The core “canonical” Hippo pathway is composed of a cascade of kinases, MST1 and 2 being upstream of and activating Lats1 and 2 9-12. Lats kinase, upon activation, phosphorylate the transcriptional co-activators TAZ and YAP which leads to their retention in the cytoplasm. Once Lats are inactivated, the hypophosphorylated Yap/Taz translocate to the nucleus, associate with the Tead family of DNA binding proteins (Tead1 to 4) and activate the transcription of a set of target genes 13-14.

These genes are often linked to promotion of proliferation and inhibition of apoptosis. Several regulators of the pathway have been identified over the years, such as SAV1, MOB1A and MOB1B, FRMD6, the angiomotins, RASSF1, NF2/merlin etc., showing the regulation of Hippo activity to be complex. Indeed, inputs coming from cell surface receptors, adhesion molecules, actin cytoskeleton and metabolic cues were shown to modulate the activity of the pathway 15 for review. This results in a regulation of Hippo activity that is largely tissue-specific. For example, YAP is expressed in many tissues like the liver, intestine 16, heart 17, and pancreas 18, but Yap activity is not always linked to increased proliferation.

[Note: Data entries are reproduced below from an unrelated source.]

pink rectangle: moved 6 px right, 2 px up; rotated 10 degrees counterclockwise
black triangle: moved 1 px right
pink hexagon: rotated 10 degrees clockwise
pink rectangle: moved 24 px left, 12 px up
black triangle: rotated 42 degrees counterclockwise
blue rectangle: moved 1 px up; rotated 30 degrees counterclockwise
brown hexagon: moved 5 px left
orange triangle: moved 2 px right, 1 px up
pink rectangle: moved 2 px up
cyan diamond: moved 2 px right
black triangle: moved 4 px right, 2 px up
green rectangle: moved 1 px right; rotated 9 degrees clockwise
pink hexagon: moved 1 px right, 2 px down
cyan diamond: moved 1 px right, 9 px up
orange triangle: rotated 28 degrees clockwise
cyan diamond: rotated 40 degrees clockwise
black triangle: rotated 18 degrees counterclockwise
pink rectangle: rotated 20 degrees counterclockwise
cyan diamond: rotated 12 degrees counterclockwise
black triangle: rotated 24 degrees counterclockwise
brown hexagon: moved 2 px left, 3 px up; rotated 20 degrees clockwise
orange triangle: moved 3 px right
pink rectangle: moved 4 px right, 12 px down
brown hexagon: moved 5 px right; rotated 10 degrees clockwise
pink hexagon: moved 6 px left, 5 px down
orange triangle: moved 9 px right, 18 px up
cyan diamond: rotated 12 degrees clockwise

The role of the Hippo pathway in cancer is a rapidly growing field. Mutations of specific components of this signalling network have been identified in various cancers. NF2 is inactivated in a rare condition called neurofibromatosis type 2, Lats mutations have been reported in mesothelioma, RASSF1 mutations in lung cancer for example 19-20 for review. Their study holds the promise to identify new therapeutic targets leading to the development of better treatments.